Your task:
Apart from the pictures, please restate every entry below exactly.

(Document understanding data)
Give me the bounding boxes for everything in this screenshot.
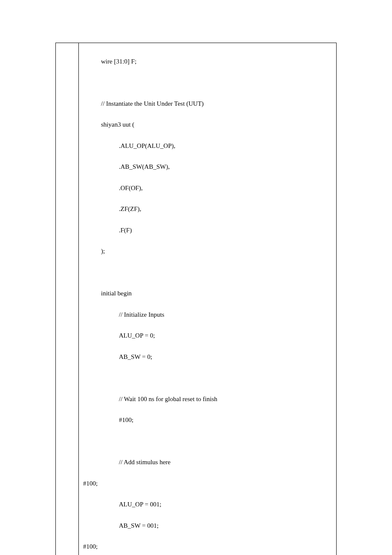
code-line: // Wait 100 ns for global reset to finis… xyxy=(83,394,332,405)
code-line: ); xyxy=(83,246,332,257)
left-margin-column xyxy=(56,43,79,555)
code-line: #100; xyxy=(83,478,332,489)
code-line: .F(F) xyxy=(83,225,332,236)
code-line: #100; xyxy=(83,415,332,425)
code-line: initial begin xyxy=(83,288,332,299)
blank-line xyxy=(83,77,332,88)
code-line: ALU_OP = 001; xyxy=(83,499,332,510)
code-frame: wire [31:0] F; // Instantiate the Unit U… xyxy=(55,43,337,555)
code-line: .ZF(ZF), xyxy=(83,204,332,214)
code-line: // Add stimulus here xyxy=(83,457,332,468)
blank-line xyxy=(83,267,332,278)
code-line: AB_SW = 0; xyxy=(83,352,332,362)
code-line: // Instantiate the Unit Under Test (UUT) xyxy=(83,98,332,109)
page: wire [31:0] F; // Instantiate the Unit U… xyxy=(0,0,392,555)
blank-line xyxy=(83,373,332,383)
code-line: .ALU_OP(ALU_OP), xyxy=(83,141,332,151)
code-line: .AB_SW(AB_SW), xyxy=(83,162,332,172)
code-line: wire [31:0] F; xyxy=(83,56,332,67)
code-line: shiyan3 uut ( xyxy=(83,119,332,130)
code-line: // Initialize Inputs xyxy=(83,309,332,320)
code-line: #100; xyxy=(83,541,332,552)
code-line: .OF(OF), xyxy=(83,183,332,194)
blank-line xyxy=(83,436,332,447)
code-line: ALU_OP = 0; xyxy=(83,330,332,341)
code-line: AB_SW = 001; xyxy=(83,520,332,531)
code-column: wire [31:0] F; // Instantiate the Unit U… xyxy=(79,43,336,555)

Task response:
Give me the bounding boxes for everything in this screenshot.
code-line: // Wait 100 ns for global reset to finis… xyxy=(83,394,332,405)
code-line: ); xyxy=(83,246,332,257)
left-margin-column xyxy=(56,43,79,555)
code-line: #100; xyxy=(83,478,332,489)
code-line: .F(F) xyxy=(83,225,332,236)
code-line: #100; xyxy=(83,415,332,425)
code-line: initial begin xyxy=(83,288,332,299)
blank-line xyxy=(83,77,332,88)
code-line: ALU_OP = 001; xyxy=(83,499,332,510)
code-frame: wire [31:0] F; // Instantiate the Unit U… xyxy=(55,43,337,555)
code-line: .ZF(ZF), xyxy=(83,204,332,214)
code-line: // Add stimulus here xyxy=(83,457,332,468)
blank-line xyxy=(83,267,332,278)
code-line: AB_SW = 0; xyxy=(83,352,332,362)
code-line: // Instantiate the Unit Under Test (UUT) xyxy=(83,98,332,109)
page: wire [31:0] F; // Instantiate the Unit U… xyxy=(0,0,392,555)
blank-line xyxy=(83,373,332,383)
code-line: .ALU_OP(ALU_OP), xyxy=(83,141,332,151)
code-line: .AB_SW(AB_SW), xyxy=(83,162,332,172)
code-line: wire [31:0] F; xyxy=(83,56,332,67)
code-line: shiyan3 uut ( xyxy=(83,119,332,130)
code-line: // Initialize Inputs xyxy=(83,309,332,320)
code-line: #100; xyxy=(83,541,332,552)
code-line: .OF(OF), xyxy=(83,183,332,194)
blank-line xyxy=(83,436,332,447)
code-line: ALU_OP = 0; xyxy=(83,330,332,341)
code-line: AB_SW = 001; xyxy=(83,520,332,531)
code-column: wire [31:0] F; // Instantiate the Unit U… xyxy=(79,43,336,555)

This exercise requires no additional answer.